Page images and extracted text
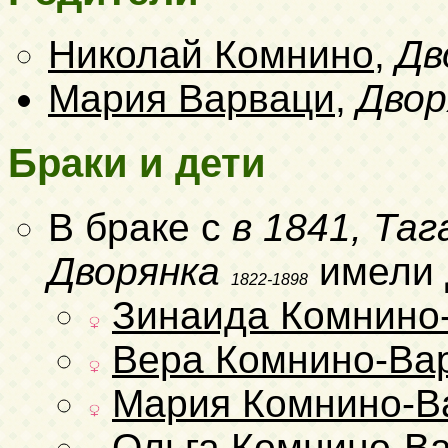
Николай Комнино
,
Дв
Мария Варваци
,
Двор
Браки и дети
В браке с
в 1841, Таг
Дворянка
имели 
1822-1898
Зинаида Комнино
Вера Комнино-Ва
Мария Комнино-В
Ольга Комнино-В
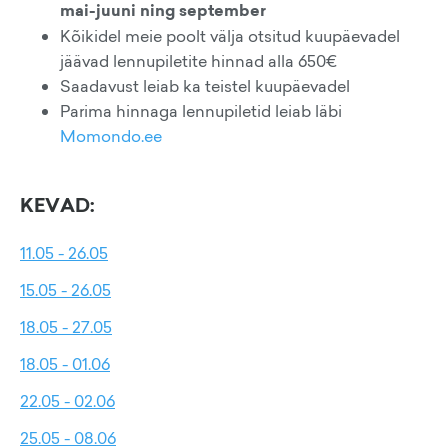
mai-juuni ning september
Kõikidel meie poolt välja otsitud kuupäevadel
jäävad lennupiletite hinnad alla 650€
Saadavust leiab ka teistel kuupäevadel
Parima hinnaga lennupiletid leiab läbi
Momondo.ee
KEVAD:
11.05 - 26.05
15.05 - 26.05
18.05 - 27.05
18.05 - 01.06
22.05 - 02.06
25.05 - 08.06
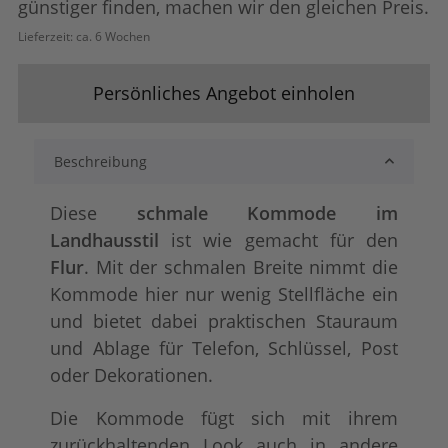
günstiger finden, machen wir den gleichen Preis.
Lieferzeit:
ca. 6 Wochen
lackiert
shabby chic / ant
+ 15,00 €
+ 38,00 €
Persönliches Angebot einholen
Beschreibung
Diese
schmale Kommode im
Landhausstil
ist wie gemacht für den
Flur
. Mit der schmalen Breite nimmt die
Kommode hier nur wenig Stellfläche ein
Konfigurator alles frei wählbar
tief gebürstet
+ 48,00 €
+ 144,00 €
und bietet dabei praktischen Stauraum
und Ablage für Telefon, Schlüssel, Post
oder Dekorationen.
Die Kommode fügt sich mit ihrem
zurückhaltenden Look auch in andere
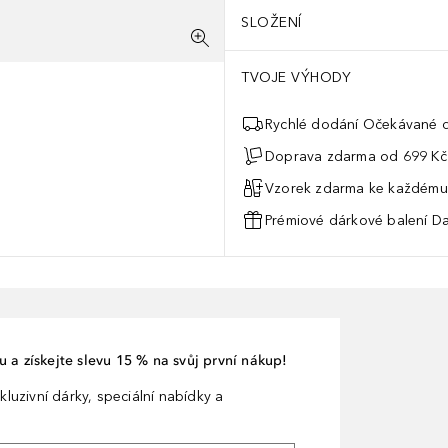
SLOŽENÍ
TVOJE VÝHODY
Rychlé dodání Očekávané d
Doprava zdarma od 699 Kč
Vzorek zdarma ke každému
Prémiové dárkové balení Da
 a získejte slevu 15 % na svůj první nákup!
kluzivní dárky, speciální nabídky a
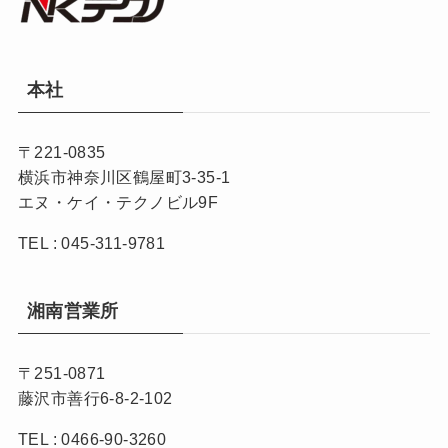
本社
〒221-0835
横浜市神奈川区鶴屋町3-35-1
エヌ・ケイ・テクノビル9F
TEL : 045-311-9781
湘南営業所
〒251-0871
藤沢市善行6-8-2-102
TEL : 0466-90-3260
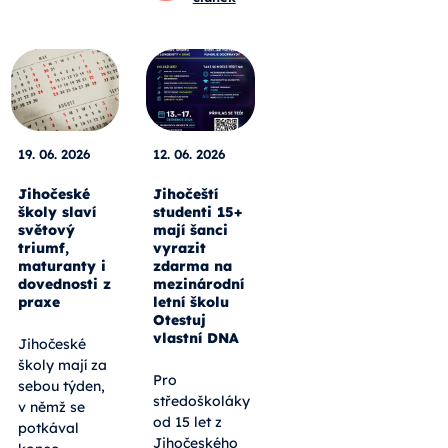
19. 06. 2026
12. 06. 2026
Jihočeské
Jihočeští
školy slaví
studenti 15+
světový
mají šanci
triumf,
vyrazit
maturanty i
zdarma na
dovednosti z
mezinárodní
praxe
letní školu
Otestuj
vlastní DNA
Jihočeské
školy mají za
Pro
sebou týden,
středoškoláky
v němž se
od 15 let z
potkával
Jihočeského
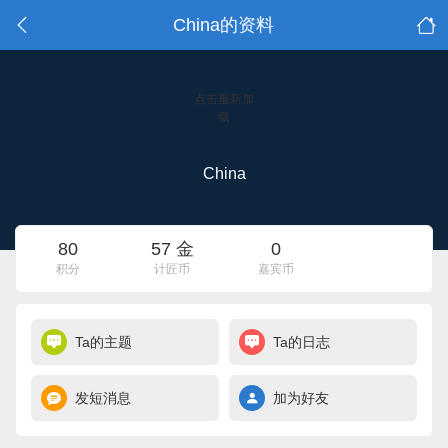
China的资料
点击重新加
载
China
80
57 金
0
积分
计匠币
嘉宾币
Ta的主题
Ta的日志
发短消息
加为好友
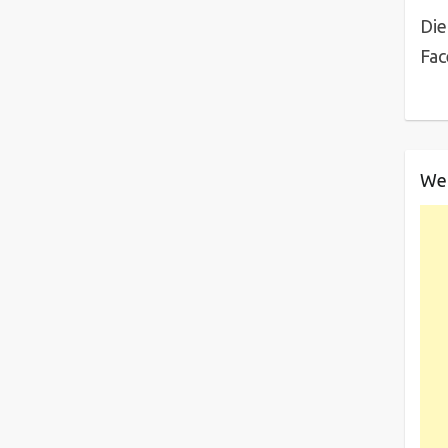
Die
Fa
We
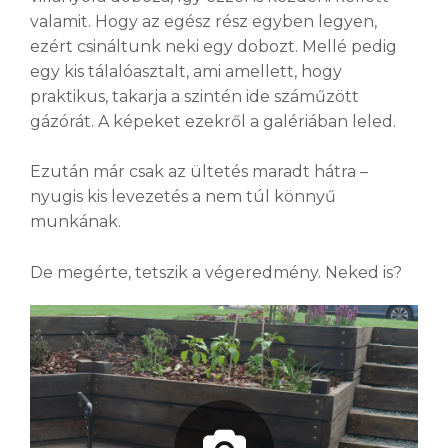
valamit. Hogy az egész rész egyben legyen,
ezért csináltunk neki egy dobozt. Mellé pedig
egy kis tálalóasztalt, ami amellett, hogy
praktikus, takarja a szintén ide száműzött
gázórát. A képeket ezekről a galériában leled.
Ezután már csak az ültetés maradt hátra –
nyugis kis levezetés a nem túl könnyű
munkának.
De megérte, tetszik a végeredmény. Neked is?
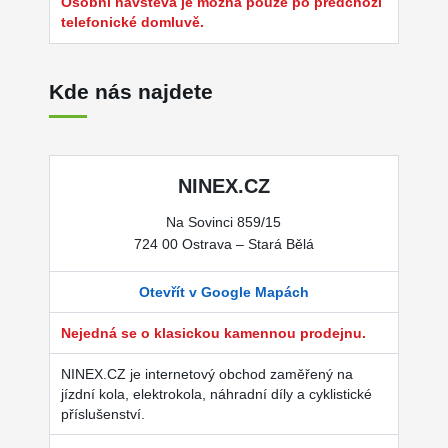
Osobní návštěva je možná pouze po předchozí
telefonické domluvě.
Kde nás najdete
NINEX.CZ
Na Sovinci 859/15
724 00 Ostrava – Stará Bělá
Otevřít v Google Mapách
Nejedná se o klasickou kamennou prodejnu.
NINEX.CZ je internetový obchod zaměřený na
jízdní kola, elektrokola, náhradní díly a cyklistické
příslušenství.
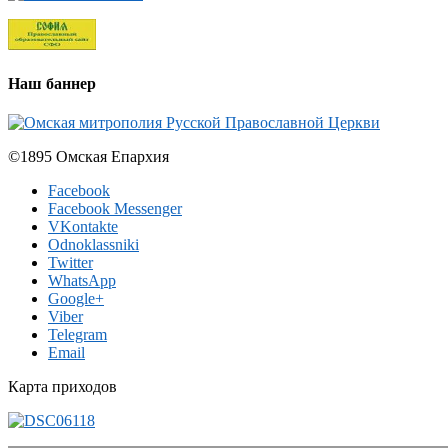
Наш баннер
©1895 Омская Епархия
Facebook
Facebook Messenger
VKontakte
Odnoklassniki
Twitter
WhatsApp
Google+
Viber
Telegram
Email
Карта приходов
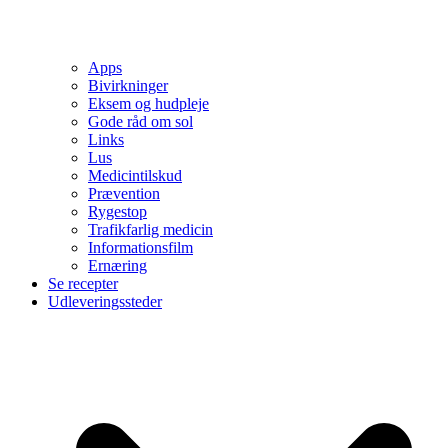
Apps
Bivirkninger
Eksem og hudpleje
Gode råd om sol
Links
Lus
Medicintilskud
Prævention
Rygestop
Trafikfarlig medicin
Informationsfilm
Ernæring
Se recepter
Udleveringssteder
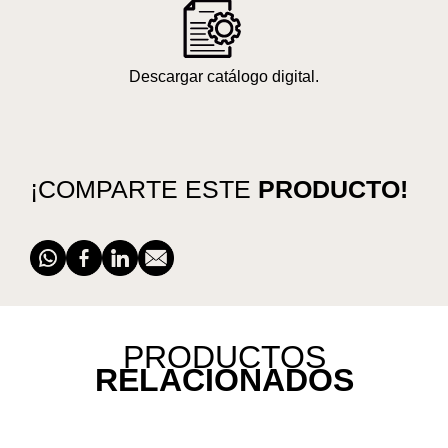
Descargar catálogo digital.
¡COMPARTE ESTE
PRODUCTO!
PRODUCTOS
RELACIONADOS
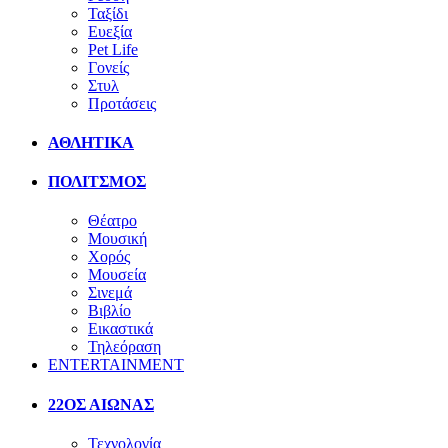
Ταξίδι
Ευεξία
Pet Life
Γονείς
Στυλ
Προτάσεις
ΑΘΛΗΤΙΚΑ
ΠΟΛΙΤΣΜΟΣ
Θέατρο
Μουσική
Χορός
Μουσεία
Σινεμά
Βιβλίο
Εικαστικά
Τηλεόραση
ENTERTAINMENT
22ΟΣ ΑΙΩΝΑΣ
Τεχνολογία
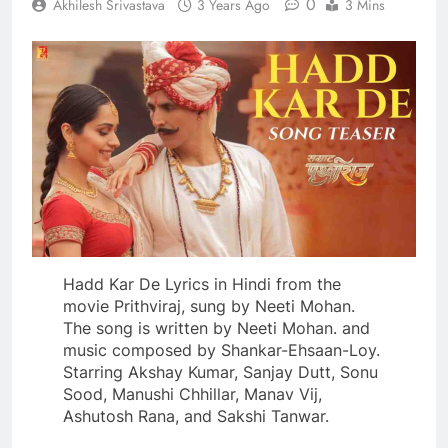
0
Akhilesh Srivastava
3 Years Ago
3 Mins
Hadd Kar De Lyrics in Hindi from the
movie Prithviraj, sung by Neeti Mohan.
The song is written by Neeti Mohan. and
music composed by Shankar-Ehsaan-Loy.
Starring Akshay Kumar, Sanjay Dutt, Sonu
Sood, Manushi Chhillar, Manav Vij,
Ashutosh Rana, and Sakshi Tanwar.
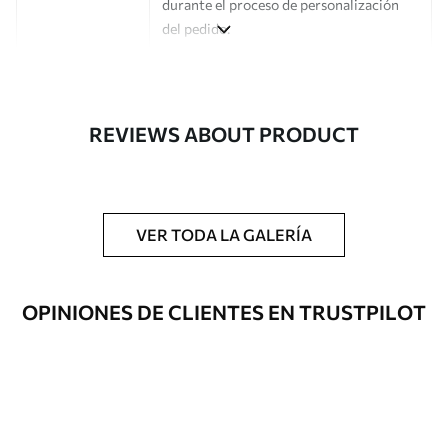
durante el proceso de personalización
del pedido.
Autor
Estudio de diseño Uwalls
Número de
a00411
REVIEWS ABOUT PRODUCT
artículo
Acabado
Semimate.
Producción
Impreso bajo pedido y entregado en
VER TODA LA GALERÍA
rollos de hasta 50 cm de ancho.
Opciones
Disponible con recubrimiento de barniz
OPINIONES DE CLIENTES EN TRUSTPILOT
adicionales
y/o adhesivo para empapelar.
Limpieza
Se puede limpiar suavemente con una
esponja suave. Los murales de pared con
recubrimiento de barniz pueden
limpiarse con agua.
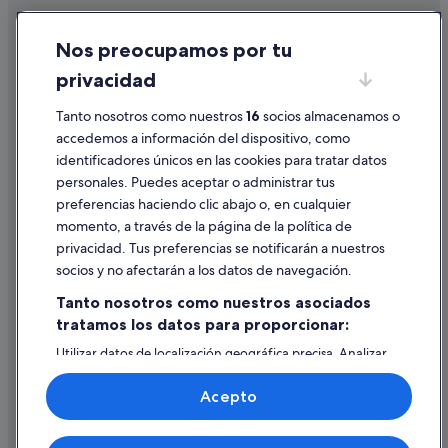
Hoteles de aventura en Sevilla
Cookies
Nos preocupamos por tu
Hoteles de lujo en Sevilla
Condiciones de uso
privacidad
Hoteles de 5 estrellas en Santa Cruz
Información legal/contacto
Complejos de pisos en Provincia de Sevilla
Pautas sobre el contenido y cómo denunciar contenido
Tanto nosotros como nuestros
16
socios almacenamos o
accedemos a información del dispositivo, como
Centro histórico hoteles
identificadores únicos en las cookies para tratar datos
Ayuda
Casas de huéspedes en Sevilla
personales. Puedes aceptar o administrar tus
Ayuda
Centros vacacionales en Andalucía
preferencias haciendo clic abajo o, en cualquier
momento, a través de la página de la política de
Hoteles con spa en Andalucía
Cancelar un vuelo
privacidad. Tus preferencias se notificarán a nuestros
Campings de caravanas en Provincia de Sevilla
Cancelar una reserva de hotel o de un alquiler vacacional
socios y no afectarán a los datos de navegación.
Hoteles cerca de Auditorio Álvarez Quintero
Plazos de reembolso
Tanto nosotros como nuestros asociados
Complejos de pisos en Sevilla
tratamos los datos para proporcionar:
Utilizar un cupón de Expedia
Hoteles románticos en Sevilla
Utilizar datos de localización geográfica precisa. Analizar
Documentos para viajes internacionales
activamente las características del dispositivo para su
Lodges en Sevilla
identificación. Almacenar la información en un dispositivo
Acepto
y/o acceder a ella. Publicidad y contenido personalizados,
Casas en árboles en Andalucía
medición de publicidad y contenido, investigación de
audiencia y desarrollo de servicios.
B&B en Provincia de Sevilla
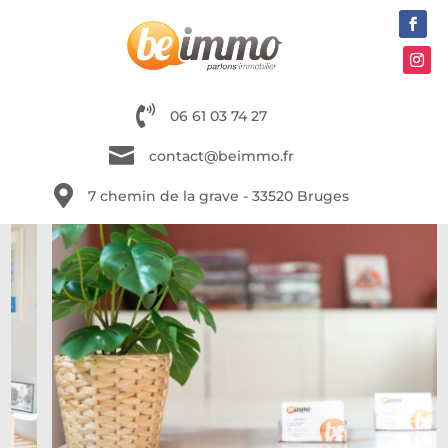

06 61 03 74 27

contact@beimmo.fr

7 chemin de la grave - 33520 Bruges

TO DO: Return every record above exactly as written, but drop the pictures.

RESULT OF THIS EXERCISE:
Николай Комнино
,
Дв
Мария Варваци
,
Двор
Браки и дети
В браке с
в 1841, Таг
Дворянка
имели 
1822-1898
Зинаида Комнино
Вера Комнино-Ва
Мария Комнино-В
Ольга Комнино-В
mai-juuni ning september
Kõikidel meie poolt välja otsitud kuupäevadel
jäävad lennupiletite hinnad alla 650€
Saadavust leiab ka teistel kuupäevadel
Parima hinnaga lennupiletid leiab läbi
Momondo.ee
KEVAD:
11.05 - 26.05
15.05 - 26.05
18.05 - 27.05
18.05 - 01.06
22.05 - 02.06
25.05 - 08.06
günstiger finden, machen wir den gleichen Preis.
Lieferzeit:
ca. 6 Wochen
lackiert
shabby chic / ant
+ 15,00 €
+ 38,00 €
Persönliches Angebot einholen
Beschreibung
Diese
schmale Kommode im
Landhausstil
ist wie gemacht für den
Flur
. Mit der schmalen Breite nimmt die
Kommode hier nur wenig Stellfläche ein
Konfigurator alles frei wählbar
tief gebürstet
+ 48,00 €
+ 144,00 €
und bietet dabei praktischen Stauraum
und Ablage für Telefon, Schlüssel, Post
oder Dekorationen.
Die Kommode fügt sich mit ihrem
zurückhaltenden Look auch in andere
SLOŽENÍ
TVOJE VÝHODY
Rychlé dodání Očekávané d
Doprava zdarma od 699 Kč
Vzorek zdarma ke každému
Prémiové dárkové balení Da
 a získejte slevu 15 % na svůj první nákup!
kluzivní dárky, speciální nabídky a
本社
〒221-0835
横浜市神奈川区鶴屋町3-35-1
エヌ・ケイ・テクノビル9F
TEL : 045-311-9781
湘南営業所
〒251-0871
藤沢市善行6-8-2-102
TEL : 0466-90-3260
19. 06. 2026
12. 06. 2026
Jihočeské
Jihočeští
školy slaví
studenti 15+
světový
mají šanci
triumf,
vyrazit
maturanty i
zdarma na
dovednosti z
mezinárodní
praxe
letní školu
Otestuj
vlastní DNA
Jihočeské
školy mají za
Pro
sebou týden,
středoškoláky
v němž se
od 15 let z
potkával
Jihočeského
China的资料
点击重新加
载
China
80
57 金
0
积分
计匠币
嘉宾币
Ta的主题
Ta的日志
发短消息
加为好友
Die
Fa
We
valamit. Hogy az egész rész egyben legyen,
ezért csináltunk neki egy dobozt. Mellé pedig
egy kis tálalóasztalt, ami amellett, hogy
praktikus, takarja a szintén ide száműzött
gázórát. A képeket ezekről a galériában leled.
Ezután már csak az ültetés maradt hátra –
nyugis kis levezetés a nem túl könnyű
munkának.
De megérte, tetszik a végeredmény. Neked is?
Osobní návštěva je možná pouze po předchozí
telefonické domluvě.
Kde nás najdete
NINEX.CZ
Na Sovinci 859/15
724 00 Ostrava – Stará Bělá
Otevřít v Google Mapách
Nejedná se o klasickou kamennou prodejnu.
NINEX.CZ je internetový obchod zaměřený na
jízdní kola, elektrokola, náhradní díly a cyklistické
příslušenství.
Наш баннер
©1895 Омская Епархия
Facebook
Facebook Messenger
VKontakte
Odnoklassniki
Twitter
WhatsApp
Google+
Viber
Telegram
Email
Карта приходов
Apps
Bivirkninger
Eksem og hudpleje
Gode råd om sol
Links
Lus
Medicintilskud
Prævention
Rygestop
Trafikfarlig medicin
Informationsfilm
Ernæring
Se recepter
Udleveringssteder
Descargar catálogo digital.
¡COMPARTE ESTE
PRODUCTO!
PRODUCTOS
RELACIONADOS
Ταξίδι
Ευεξία
Pet Life
Γονείς
Στυλ
Προτάσεις
ΑΘΛΗΤΙΚΑ
ΠΟΛΙΤΣΜΟΣ
Θέατρο
Μουσική
Χορός
Μουσεία
Σινεμά
Βιβλίο
Εικαστικά
Τηλεόραση
ENTERTAINMENT
22ΟΣ ΑΙΩΝΑΣ
Τεχνολογία
0
Akhilesh Srivastava
3 Years Ago
3 Mins
Hadd Kar De Lyrics in Hindi from the
movie Prithviraj, sung by Neeti Mohan.
The song is written by Neeti Mohan. and
music composed by Shankar-Ehsaan-Loy.
Starring Akshay Kumar, Sanjay Dutt, Sonu
Sood, Manushi Chhillar, Manav Vij,
Ashutosh Rana, and Sakshi Tanwar.
durante el proceso de personalización
del pedido.
Autor
Estudio de diseño Uwalls
Número de
a00411
REVIEWS ABOUT PRODUCT
artículo
Acabado
Semimate.
Producción
Impreso bajo pedido y entregado en
VER TODA LA GALERÍA
rollos de hasta 50 cm de ancho.
Opciones
Disponible con recubrimiento de barniz
OPINIONES DE CLIENTES EN TRUSTPILOT
adicionales
y/o adhesivo para empapelar.
Limpieza
Se puede limpiar suavemente con una
esponja suave. Los murales de pared con
recubrimiento de barniz pueden
limpiarse con agua.
Hoteles de aventura en Sevilla
Cookies
Nos preocupamos por tu
Hoteles de lujo en Sevilla
Condiciones de uso
privacidad
Hoteles de 5 estrellas en Santa Cruz
Información legal/contacto
Complejos de pisos en Provincia de Sevilla
Pautas sobre el contenido y cómo denunciar contenido
Tanto nosotros como nuestros
16
socios almacenamos o
accedemos a información del dispositivo, como
Centro histórico hoteles
identificadores únicos en las cookies para tratar datos
Ayuda
Casas de huéspedes en Sevilla
personales. Puedes aceptar o administrar tus
Ayuda
Centros vacacionales en Andalucía
preferencias haciendo clic abajo o, en cualquier
momento, a través de la página de la política de
Hoteles con spa en Andalucía
Cancelar un vuelo
privacidad. Tus preferencias se notificarán a nuestros
Campings de caravanas en Provincia de Sevilla
Cancelar una reserva de hotel o de un alquiler vacacional
socios y no afectarán a los datos de navegación.
Hoteles cerca de Auditorio Álvarez Quintero
Plazos de reembolso
Tanto nosotros como nuestros asociados
Complejos de pisos en Sevilla
tratamos los datos para proporcionar:
Utilizar un cupón de Expedia
Hoteles románticos en Sevilla
Utilizar datos de localización geográfica precisa. Analizar
Documentos para viajes internacionales
activamente las características del dispositivo para su
Lodges en Sevilla
identificación. Almacenar la información en un dispositivo
Acepto
y/o acceder a ella. Publicidad y contenido personalizados,
Casas en árboles en Andalucía
medición de publicidad y contenido, investigación de
audiencia y desarrollo de servicios.
B&B en Provincia de Sevilla

06 61 03 74 27

contact@beimmo.fr

7 chemin de la grave - 33520 Bruges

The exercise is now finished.